#### [WHAT THE TASK ASKS]
Repeat the entries below exactly as they appear, with no pictures.

#### [INFORMATION PROVIDED]
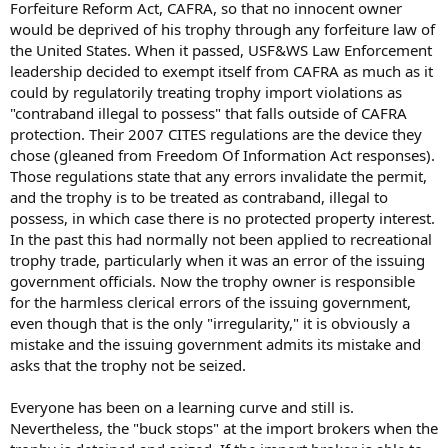
Forfeiture Reform Act, CAFRA, so that no innocent owner
would be deprived of his trophy through any forfeiture law of
the United States. When it passed, USF&WS Law Enforcement
leadership decided to exempt itself from CAFRA as much as it
could by regulatorily treating trophy import violations as
"contraband illegal to possess" that falls outside of CAFRA
protection. Their 2007 CITES regulations are the device they
chose (gleaned from Freedom Of Information Act responses).
Those regulations state that any errors invalidate the permit,
and the trophy is to be treated as contraband, illegal to
possess, in which case there is no protected property interest.
In the past this had normally not been applied to recreational
trophy trade, particularly when it was an error of the issuing
government officials. Now the trophy owner is responsible
for the harmless clerical errors of the issuing government,
even though that is the only "irregularity," it is obviously a
mistake and the issuing government admits its mistake and
asks that the trophy not be seized.
Everyone has been on a learning curve and still is.
Nevertheless, the "buck stops" at the import brokers when the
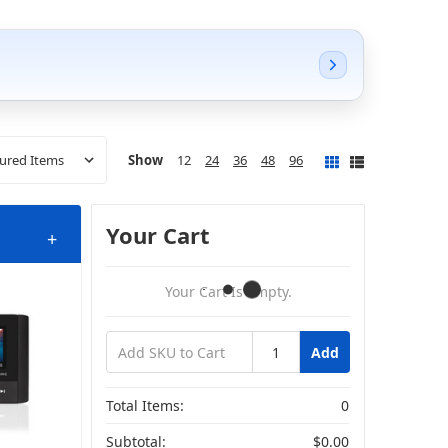
Show
12
24
36
48
96
Your Cart
+
Your Cart Is Empty.
Add
akers
Total Items:
0
Subtotal:
$0.00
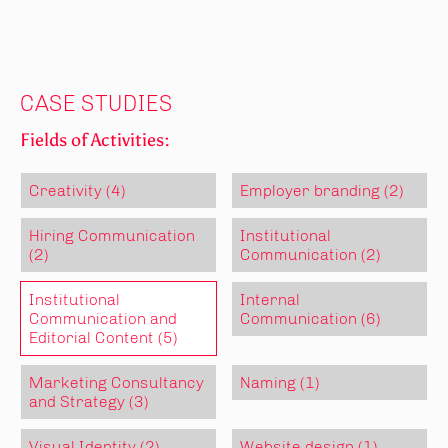
CASE STUDIES
Fields of Activities:
Creativity (4)
Employer branding (2)
Hiring Communication
Institutional
(2)
Communication (2)
Institutional
Internal
Communication and
Communication (6)
Editorial Content (5)
Marketing Consultancy
Naming (1)
and Strategy (3)
Visual Identity (2)
Website design (1)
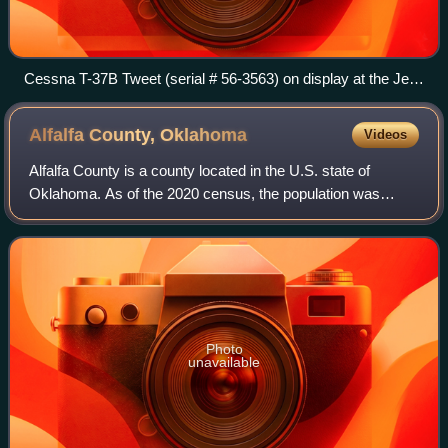
Cessna T-37B Tweet (serial # 56-3563) on display at the Jet
Lions Memorial Park.
Alfalfa County,
Oklahoma
Videos
Alfalfa County is a county located in the U.S. state of
Oklahoma. As of the 2020 census, the population was
5,699. The county seat is Cherokee.
Photo
unavailable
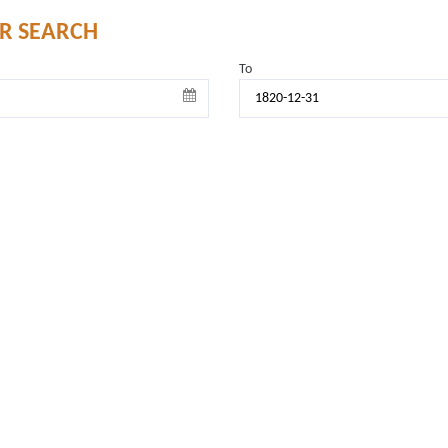
UR SEARCH
To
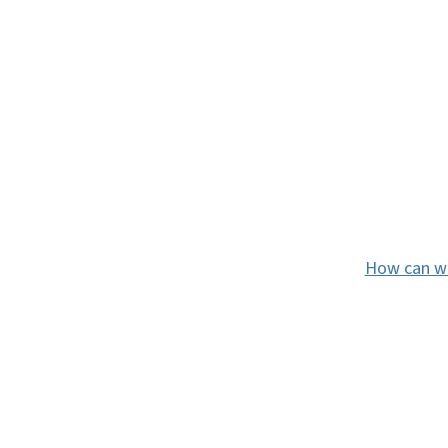
How can we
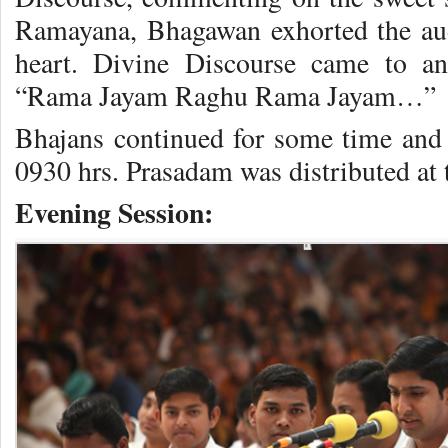
Ramayana, Bhagawan exhorted the aud
heart. Divine Discourse came to a
“Rama Jayam Raghu Rama Jayam…”
Bhajans continued for some time and
0930 hrs. Prasadam was distributed at t
Evening Session:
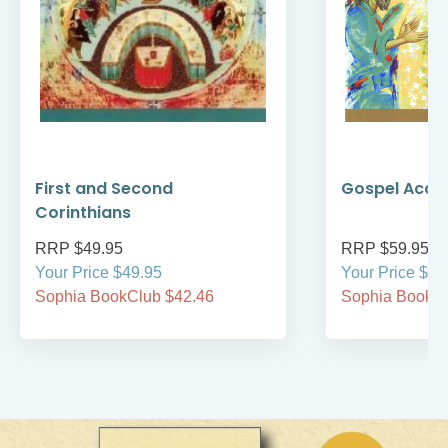
First and Second
Gospel Acco
Corinthians
RRP $49.95
RRP $59.95
Your Price $49.95
Your Price $59
Sophia BookClub $42.46
Sophia BookCl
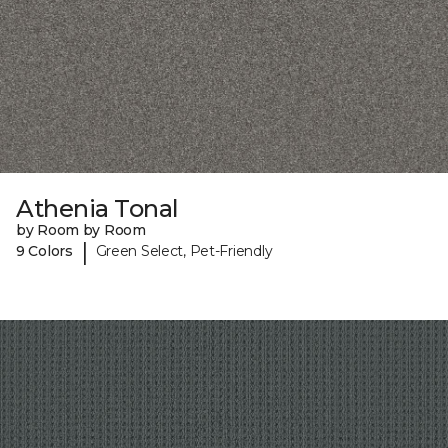
Athenia Tonal
by Room by Room
|
9 Colors
Green Select, Pet-Friendly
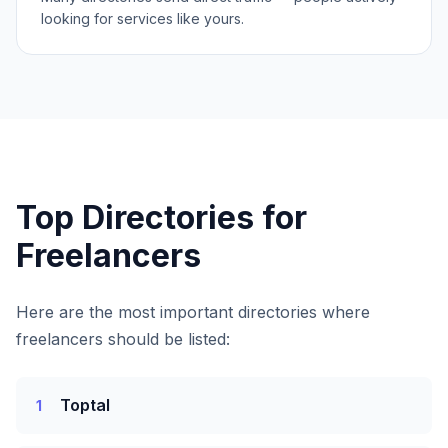
looking for services like yours.
Top Directories for
Freelancers
Here are the most important directories where
freelancers
should be listed:
Toptal
1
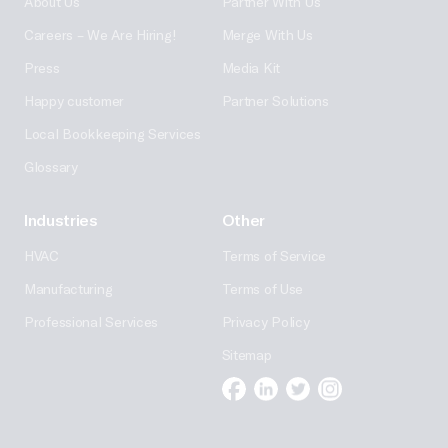
About Us
Partner With Us
Careers – We Are Hiring!
Merge With Us
Press
Media Kit
Happy customer
Partner Solutions
Local Bookkeeping Services
Glossary
Industries
Other
HVAC
Terms of Service
Manufacturing
Terms of Use
Professional Services
Privacy Policy
Sitemap
Facebook
Linkedin
Twitter
Instagram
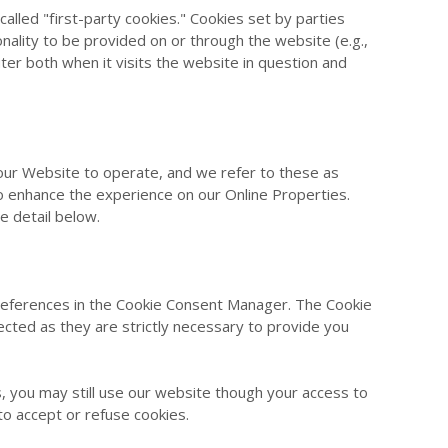
 called "first-party cookies." Cookies set by parties
onality to be provided on or through the website (e.g.,
ter both when it visits the website in question and
 our Website to operate, and we refer to these as
 to enhance the experience on our Online Properties.
e detail below.
 preferences in the Cookie Consent Manager. The Cookie
ected as they are strictly necessary to provide you
, you may still use our website though your access to
to accept or refuse cookies.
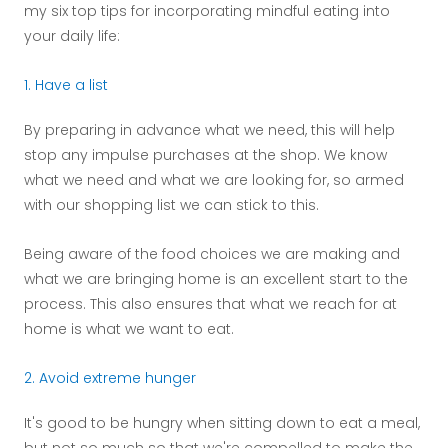
my six top tips for incorporating mindful eating into
your daily life:
1. Have a list
By preparing in advance what we need, this will help
stop any impulse purchases at the shop. We know
what we need and what we are looking for, so armed
with our shopping list we can stick to this.
Being aware of the food choices we are making and
what we are bringing home is an excellent start to the
process. This also ensures that what we reach for at
home is what we want to eat.
2. Avoid extreme hunger
It's good to be hungry when sitting down to eat a meal,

#### [WRITTEN SOLUTION]
Forfeiture Reform Act, CAFRA, so that no innocent owner
would be deprived of his trophy through any forfeiture law of
the United States. When it passed, USF&WS Law Enforcement
leadership decided to exempt itself from CAFRA as much as it
could by regulatorily treating trophy import violations as
"contraband illegal to possess" that falls outside of CAFRA
protection. Their 2007 CITES regulations are the device they
chose (gleaned from Freedom Of Information Act responses).
Those regulations state that any errors invalidate the permit,
and the trophy is to be treated as contraband, illegal to
possess, in which case there is no protected property interest.
In the past this had normally not been applied to recreational
trophy trade, particularly when it was an error of the issuing
government officials. Now the trophy owner is responsible
for the harmless clerical errors of the issuing government,
even though that is the only "irregularity," it is obviously a
mistake and the issuing government admits its mistake and
asks that the trophy not be seized.
Everyone has been on a learning curve and still is.
Nevertheless, the "buck stops" at the import brokers when the
Show
12
24
36
48
96
Your Cart
+
Your Cart Is Empty.
Add
akers
Total Items:
0
Subtotal:
$0.00
CASE STUDIES
Fields of Activities:
Creativity (4)
Employer branding (2)
Hiring Communication
Institutional
(2)
Communication (2)
Institutional
Internal
Communication and
Communication (6)
Editorial Content (5)
Marketing Consultancy
Naming (1)
and Strategy (3)
Visual Identity (2)
Website design (1)
Cessna T-37B Tweet (serial # 56-3563) on display at the Jet
Lions Memorial Park.
Alfalfa County,
Oklahoma
Videos
Alfalfa County is a county located in the U.S. state of
Oklahoma. As of the 2020 census, the population was
5,699. The county seat is Cherokee.
Photo
unavailable
UR SEARCH
To
How can we
Ramayana, Bhagawan exhorted the aud
heart. Divine Discourse came to a
“Rama Jayam Raghu Rama Jayam…”
Bhajans continued for some time and
0930 hrs. Prasadam was distributed at t
Evening Session:
First and Second
Gospel Acco
Corinthians
RRP $49.95
RRP $59.95
Your Price $49.95
Your Price $59
Sophia BookClub $42.46
Sophia BookCl
Athenia Tonal
by Room by Room
|
9 Colors
Green Select, Pet-Friendly
looking for services like yours.
Top Directories for
Freelancers
Here are the most important directories where
freelancers
should be listed:
Toptal
1
About Us
Partner With Us
Careers – We Are Hiring!
Merge With Us
Press
Media Kit
Happy customer
Partner Solutions
Local Bookkeeping Services
Glossary
Industries
Other
HVAC
Terms of Service
Manufacturing
Terms of Use
Professional Services
Privacy Policy
Sitemap
Facebook
Linkedin
Twitter
Instagram
 called "first-party cookies." Cookies set by parties
onality to be provided on or through the website (e.g.,
ter both when it visits the website in question and
 our Website to operate, and we refer to these as
 to enhance the experience on our Online Properties.
e detail below.
 preferences in the Cookie Consent Manager. The Cookie
ected as they are strictly necessary to provide you
, you may still use our website though your access to
to accept or refuse cookies.
my six top tips for incorporating mindful eating into
your daily life:
1. Have a list
By preparing in advance what we need, this will help
stop any impulse purchases at the shop. We know
what we need and what we are looking for, so armed
with our shopping list we can stick to this.
Being aware of the food choices we are making and
what we are bringing home is an excellent start to the
process. This also ensures that what we reach for at
home is what we want to eat.
2. Avoid extreme hunger
It's good to be hungry when sitting down to eat a meal,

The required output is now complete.